Coordination of the two easements and the entities receiving them can be tricky. There is always the potential for future conflicts, particularly where buildings are used or occupied. Costs to a property owner dealing with two easements may be higher than with one because of the need to draft two legal documents and establish two stewardship funds. However, two easements allow each organization to focus on its mission and area of expertise.
A single easement held by one grantee that addresses both historic and natural resource values. This option relies on a single grantee and an arrangement that serves both preservation and conservation purposes. The easement can be held by either a conservation or preservation organization. Who takes the lead is generally determined by the owner’s wishes and the nature and extent of land or buildings involved.

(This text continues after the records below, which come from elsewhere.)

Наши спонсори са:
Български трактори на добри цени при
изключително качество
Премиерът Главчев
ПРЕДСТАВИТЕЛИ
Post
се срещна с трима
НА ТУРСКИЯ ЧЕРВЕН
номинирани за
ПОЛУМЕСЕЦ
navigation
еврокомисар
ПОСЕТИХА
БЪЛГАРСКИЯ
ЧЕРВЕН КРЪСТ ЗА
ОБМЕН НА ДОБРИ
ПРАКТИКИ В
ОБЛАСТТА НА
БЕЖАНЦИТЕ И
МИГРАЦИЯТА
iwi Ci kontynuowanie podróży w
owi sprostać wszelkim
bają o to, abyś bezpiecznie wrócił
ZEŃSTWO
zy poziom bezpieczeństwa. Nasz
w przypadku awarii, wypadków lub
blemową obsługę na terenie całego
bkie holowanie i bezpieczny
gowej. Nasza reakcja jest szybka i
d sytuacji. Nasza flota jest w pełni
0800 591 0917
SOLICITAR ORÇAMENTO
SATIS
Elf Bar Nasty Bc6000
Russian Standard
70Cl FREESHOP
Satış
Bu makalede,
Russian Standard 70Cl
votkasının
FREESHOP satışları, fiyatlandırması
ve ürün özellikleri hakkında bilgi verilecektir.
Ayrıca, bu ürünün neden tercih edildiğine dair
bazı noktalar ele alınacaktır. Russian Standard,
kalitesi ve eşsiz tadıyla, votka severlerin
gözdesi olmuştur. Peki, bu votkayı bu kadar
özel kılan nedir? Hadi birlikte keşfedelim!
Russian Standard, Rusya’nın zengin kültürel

This structure works well when the grantee is comfortable with the restrictions or secures outside assistance. The Teton Regional Land Trust in Idaho acquired a conservation easement in 2003 on the 40-acre Hollingshead Homestead which is now listed in the National Register of Historic Places. The property includes a 100-year-old homestead with eight buildings as well as spectacular mountain views and land valued as wildlife habitat. In addition to reliance on the Secretary of Interior’s Standards, the single easement includes measurable historic preservation restrictions (such as no change in building footprint and no additional stories) that the land trust feels comfortable in monitoring.
The North Carolina Coastal Land Trust holds a conservation easement that includes a plantation house. The restrictions on the plantation house incorporate specific preservation guidelines for any repair or renovation work that is done on the house. The executive director anticipates contracting outside help for any historic preservation review. A fee structure that is part of the easement terms can help underwrite these costs for easement holding organizations.
A single easement co-held by a land trust and a historic preservation organization (two grantees). This option is usually discouraged by legal advisors. While this arrangement seems to promise that the resources and expertise of both organizations are used to their best advantage, and offers the simplicity of one easement document, it can lead to future conflicts between the two grantees if they are not unified in their management and enforcement decisions.
Increasing the Use of Easements
How can preservationists increase the use of easements that blend conservation and preservation goals?
Build a working relationship with land conservation organizations. Be a member of your local land conservation organization and promote its activities. Look for volunteers and donors in common. Map out a strategy for securing easements on properties to meet conservation and preservation goals.
Provide useful information to land conservation organizations on preservation easements. Understand their motivations, help them do their jobs, and create possibilities for collaboration or referrals. Offer a conference or workshop. Share existing information on preservation easements or customize it for your locality.
Be clear and be flexible. Easement projects are complicated by owner’s wishes, legal terms, funding pressure, and deadlines. If serving as an advisor or partner, agree on roles and responsibilities regarding schedule, communication with the owner and the public, fundraising, and other issues. Compromise, while guarding key preservation needs, is also essential.
Easements that blend conservation and preservation goals are opportunities to preserve special places and forge stronger relationships with key partners in our work to protect the character of our communities.